As someone who is actively working on documenting my family history using photos, original copies and reproductions of official documents, old paper letters and copies of letters, I can say that the dominant reason that I do not use any of those "services that are designed for these sorts of sharing, like Dropbox, GDrive, GPhotos, and a million others" because none of the things that I am working with are any of anyone else's business.
Using many of those "services" grants perpetual ownership and license to use anywhere, forever to the service operator and should that service collapse for any reason their only asset is the contact info and personal data that their customers have chosen to entrust them with.

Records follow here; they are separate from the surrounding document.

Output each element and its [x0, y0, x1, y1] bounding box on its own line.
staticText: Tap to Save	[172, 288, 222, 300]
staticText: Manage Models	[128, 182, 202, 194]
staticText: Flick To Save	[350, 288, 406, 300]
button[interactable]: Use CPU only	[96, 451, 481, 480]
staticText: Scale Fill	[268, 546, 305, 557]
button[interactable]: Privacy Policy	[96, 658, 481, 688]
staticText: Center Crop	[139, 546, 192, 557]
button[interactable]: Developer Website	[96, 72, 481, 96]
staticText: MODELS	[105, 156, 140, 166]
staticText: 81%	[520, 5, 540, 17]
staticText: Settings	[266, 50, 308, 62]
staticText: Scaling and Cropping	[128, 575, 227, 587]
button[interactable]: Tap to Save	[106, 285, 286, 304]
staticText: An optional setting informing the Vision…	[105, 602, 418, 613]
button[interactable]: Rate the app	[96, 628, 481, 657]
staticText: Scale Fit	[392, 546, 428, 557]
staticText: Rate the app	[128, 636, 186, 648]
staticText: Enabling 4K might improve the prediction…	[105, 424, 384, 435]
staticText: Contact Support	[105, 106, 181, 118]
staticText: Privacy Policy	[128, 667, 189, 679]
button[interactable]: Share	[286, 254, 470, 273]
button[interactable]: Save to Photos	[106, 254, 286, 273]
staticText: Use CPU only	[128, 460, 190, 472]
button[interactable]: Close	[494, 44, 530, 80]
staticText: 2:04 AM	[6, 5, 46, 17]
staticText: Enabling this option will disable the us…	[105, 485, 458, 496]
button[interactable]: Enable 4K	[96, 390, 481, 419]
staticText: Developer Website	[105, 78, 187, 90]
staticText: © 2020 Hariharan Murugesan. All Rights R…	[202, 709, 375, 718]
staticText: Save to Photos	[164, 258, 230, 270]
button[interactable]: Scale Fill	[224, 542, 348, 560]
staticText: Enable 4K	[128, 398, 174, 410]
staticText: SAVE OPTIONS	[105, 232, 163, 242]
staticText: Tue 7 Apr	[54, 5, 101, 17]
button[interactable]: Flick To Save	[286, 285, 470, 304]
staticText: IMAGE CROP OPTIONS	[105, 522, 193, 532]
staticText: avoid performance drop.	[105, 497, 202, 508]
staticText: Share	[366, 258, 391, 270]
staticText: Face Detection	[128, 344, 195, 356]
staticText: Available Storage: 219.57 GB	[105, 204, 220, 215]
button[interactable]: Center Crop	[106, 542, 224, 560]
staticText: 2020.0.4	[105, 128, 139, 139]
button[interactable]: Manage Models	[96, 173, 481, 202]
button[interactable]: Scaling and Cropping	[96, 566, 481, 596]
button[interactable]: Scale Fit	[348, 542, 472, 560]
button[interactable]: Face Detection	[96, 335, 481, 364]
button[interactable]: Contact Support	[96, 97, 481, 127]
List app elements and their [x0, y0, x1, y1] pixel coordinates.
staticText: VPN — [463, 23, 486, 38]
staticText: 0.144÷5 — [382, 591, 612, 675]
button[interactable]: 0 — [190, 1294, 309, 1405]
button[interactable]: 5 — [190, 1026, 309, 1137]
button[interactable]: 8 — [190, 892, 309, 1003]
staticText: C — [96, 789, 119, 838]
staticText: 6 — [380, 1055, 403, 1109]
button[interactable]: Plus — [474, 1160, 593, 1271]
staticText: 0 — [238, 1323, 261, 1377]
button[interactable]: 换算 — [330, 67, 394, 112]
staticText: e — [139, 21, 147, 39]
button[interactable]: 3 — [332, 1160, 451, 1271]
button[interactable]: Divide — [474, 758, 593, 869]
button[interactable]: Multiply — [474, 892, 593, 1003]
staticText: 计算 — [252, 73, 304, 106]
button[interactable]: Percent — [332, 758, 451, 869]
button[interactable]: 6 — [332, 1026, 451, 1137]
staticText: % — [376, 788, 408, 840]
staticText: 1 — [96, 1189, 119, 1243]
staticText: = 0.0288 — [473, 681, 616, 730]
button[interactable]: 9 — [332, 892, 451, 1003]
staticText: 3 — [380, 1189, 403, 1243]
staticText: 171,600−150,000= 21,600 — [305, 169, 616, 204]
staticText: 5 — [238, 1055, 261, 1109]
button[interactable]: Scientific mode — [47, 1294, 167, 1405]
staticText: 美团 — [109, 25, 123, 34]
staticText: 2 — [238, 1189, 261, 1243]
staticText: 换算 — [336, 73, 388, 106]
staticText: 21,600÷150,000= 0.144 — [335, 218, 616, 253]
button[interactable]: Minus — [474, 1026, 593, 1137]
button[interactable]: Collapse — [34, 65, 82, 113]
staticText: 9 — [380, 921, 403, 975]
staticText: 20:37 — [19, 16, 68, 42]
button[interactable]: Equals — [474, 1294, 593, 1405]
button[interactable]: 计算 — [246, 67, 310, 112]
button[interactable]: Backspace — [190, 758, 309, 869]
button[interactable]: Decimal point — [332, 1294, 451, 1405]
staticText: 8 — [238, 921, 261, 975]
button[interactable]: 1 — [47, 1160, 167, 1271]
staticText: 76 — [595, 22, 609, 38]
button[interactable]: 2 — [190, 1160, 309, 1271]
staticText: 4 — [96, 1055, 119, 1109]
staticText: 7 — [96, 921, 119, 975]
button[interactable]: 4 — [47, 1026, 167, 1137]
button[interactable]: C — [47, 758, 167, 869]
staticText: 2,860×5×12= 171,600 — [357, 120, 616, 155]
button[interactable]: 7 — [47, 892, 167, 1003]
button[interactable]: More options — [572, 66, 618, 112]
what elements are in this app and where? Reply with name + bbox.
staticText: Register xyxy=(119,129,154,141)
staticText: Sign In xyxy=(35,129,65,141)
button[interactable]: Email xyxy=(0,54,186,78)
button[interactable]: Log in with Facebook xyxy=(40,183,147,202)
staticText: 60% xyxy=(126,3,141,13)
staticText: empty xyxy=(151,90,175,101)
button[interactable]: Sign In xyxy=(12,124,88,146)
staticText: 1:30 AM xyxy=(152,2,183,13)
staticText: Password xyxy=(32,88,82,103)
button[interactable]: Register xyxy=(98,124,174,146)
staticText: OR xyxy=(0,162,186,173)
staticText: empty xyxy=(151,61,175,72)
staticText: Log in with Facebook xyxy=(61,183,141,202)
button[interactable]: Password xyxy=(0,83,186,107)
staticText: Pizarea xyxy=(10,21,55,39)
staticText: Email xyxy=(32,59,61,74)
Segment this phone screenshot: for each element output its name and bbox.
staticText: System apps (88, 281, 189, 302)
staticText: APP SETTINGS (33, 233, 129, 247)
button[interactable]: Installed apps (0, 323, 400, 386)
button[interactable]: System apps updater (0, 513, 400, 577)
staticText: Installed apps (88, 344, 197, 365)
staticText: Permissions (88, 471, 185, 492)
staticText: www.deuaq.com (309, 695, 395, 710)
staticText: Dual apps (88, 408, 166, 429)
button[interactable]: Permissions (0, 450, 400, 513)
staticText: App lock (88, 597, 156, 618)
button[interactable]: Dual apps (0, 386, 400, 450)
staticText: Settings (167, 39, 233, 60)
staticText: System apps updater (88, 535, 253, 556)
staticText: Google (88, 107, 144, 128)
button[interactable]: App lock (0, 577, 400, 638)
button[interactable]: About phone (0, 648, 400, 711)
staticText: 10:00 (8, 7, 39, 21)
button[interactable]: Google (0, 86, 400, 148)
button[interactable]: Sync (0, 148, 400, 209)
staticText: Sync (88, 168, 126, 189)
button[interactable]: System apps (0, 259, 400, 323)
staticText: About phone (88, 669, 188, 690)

Frankly speaking here, I have been using computers for a long time and the most dominant recent trend among tech-bros has been to conjure an app or service to con people into paying SaaS fees even if they stop using the app or service. There are fewer apps available that can be bought as a pay once use it forever app.
I'm not interesting in playing anyone's con games and the software industry is full of them as many here note whenever someone does a new "Show HN" post. Oftentimes some of the first comments note for other interested parties that there is a requirement to give an email address to test the app or to register an account just to be able to see for ourselves what it does and whether it is truly useful.
I'm not interested in helping fund someone's second or third or fourth income stream when it requires handing control of something I own outright to a third party who will make every attempt to monetize every part of the transactional relationship that develops when a user registers an account.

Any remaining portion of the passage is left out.